:: WHAT YOU HAVE TO DO ::
Given the entries that follow, write out exactly the lines starting at the one containing "Thinky Collective" and ending at the one containing "Any use of website content to", both ends included, and only those.

:: THE INPUT ::
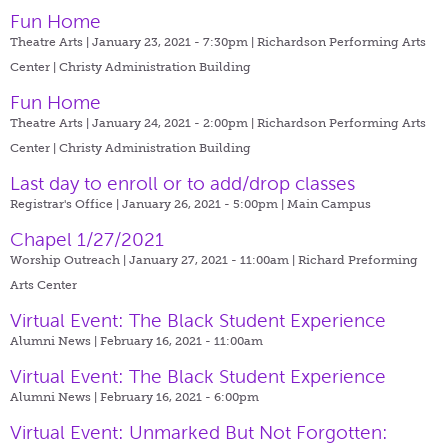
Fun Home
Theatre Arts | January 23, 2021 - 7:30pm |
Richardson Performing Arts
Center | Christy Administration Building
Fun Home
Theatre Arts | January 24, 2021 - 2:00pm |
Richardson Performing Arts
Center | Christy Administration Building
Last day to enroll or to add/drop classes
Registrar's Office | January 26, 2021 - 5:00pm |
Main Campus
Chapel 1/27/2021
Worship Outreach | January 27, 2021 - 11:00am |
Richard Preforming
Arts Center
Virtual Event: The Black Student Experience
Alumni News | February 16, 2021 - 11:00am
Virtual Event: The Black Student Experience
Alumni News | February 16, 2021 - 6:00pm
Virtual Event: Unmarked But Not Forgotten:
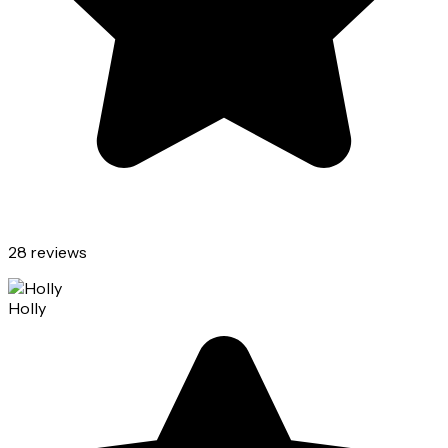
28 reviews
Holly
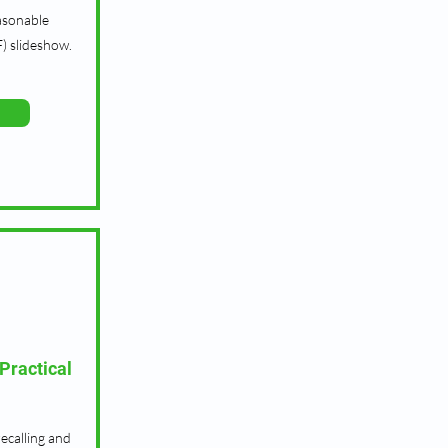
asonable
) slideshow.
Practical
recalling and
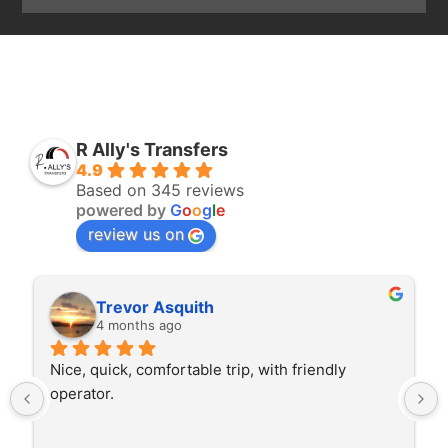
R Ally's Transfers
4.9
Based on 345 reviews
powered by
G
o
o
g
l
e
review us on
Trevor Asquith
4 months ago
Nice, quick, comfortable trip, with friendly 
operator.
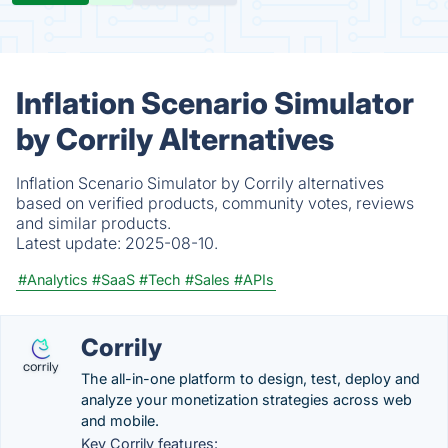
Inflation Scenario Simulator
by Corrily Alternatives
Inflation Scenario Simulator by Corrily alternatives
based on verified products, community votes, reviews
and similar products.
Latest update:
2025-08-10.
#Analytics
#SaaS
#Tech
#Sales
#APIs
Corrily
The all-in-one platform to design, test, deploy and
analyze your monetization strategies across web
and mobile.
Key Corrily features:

...

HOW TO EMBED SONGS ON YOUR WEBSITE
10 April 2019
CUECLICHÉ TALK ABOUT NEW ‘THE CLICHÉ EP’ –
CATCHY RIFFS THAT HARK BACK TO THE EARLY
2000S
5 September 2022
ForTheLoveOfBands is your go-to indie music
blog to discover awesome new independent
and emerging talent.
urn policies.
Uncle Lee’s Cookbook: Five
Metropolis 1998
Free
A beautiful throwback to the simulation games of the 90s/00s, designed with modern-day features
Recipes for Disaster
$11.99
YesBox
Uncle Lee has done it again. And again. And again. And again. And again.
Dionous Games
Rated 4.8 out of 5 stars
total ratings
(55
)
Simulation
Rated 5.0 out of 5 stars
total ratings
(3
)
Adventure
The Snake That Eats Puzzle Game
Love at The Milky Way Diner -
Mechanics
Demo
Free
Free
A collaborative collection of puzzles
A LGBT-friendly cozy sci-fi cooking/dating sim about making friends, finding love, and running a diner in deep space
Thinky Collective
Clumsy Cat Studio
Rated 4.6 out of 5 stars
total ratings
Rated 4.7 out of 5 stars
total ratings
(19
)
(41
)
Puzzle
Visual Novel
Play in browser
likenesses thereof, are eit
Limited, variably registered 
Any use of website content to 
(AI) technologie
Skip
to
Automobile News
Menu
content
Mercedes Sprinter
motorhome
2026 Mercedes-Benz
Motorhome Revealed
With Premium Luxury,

:: TASK ANSWER ::
Thinky Collective
Clumsy Cat Studio
Rated 4.6 out of 5 stars
total ratings
Rated 4.7 out of 5 stars
total ratings
(19
)
(41
)
Puzzle
Visual Novel
Play in browser
likenesses thereof, are eit
Limited, variably registered 
Any use of website content to 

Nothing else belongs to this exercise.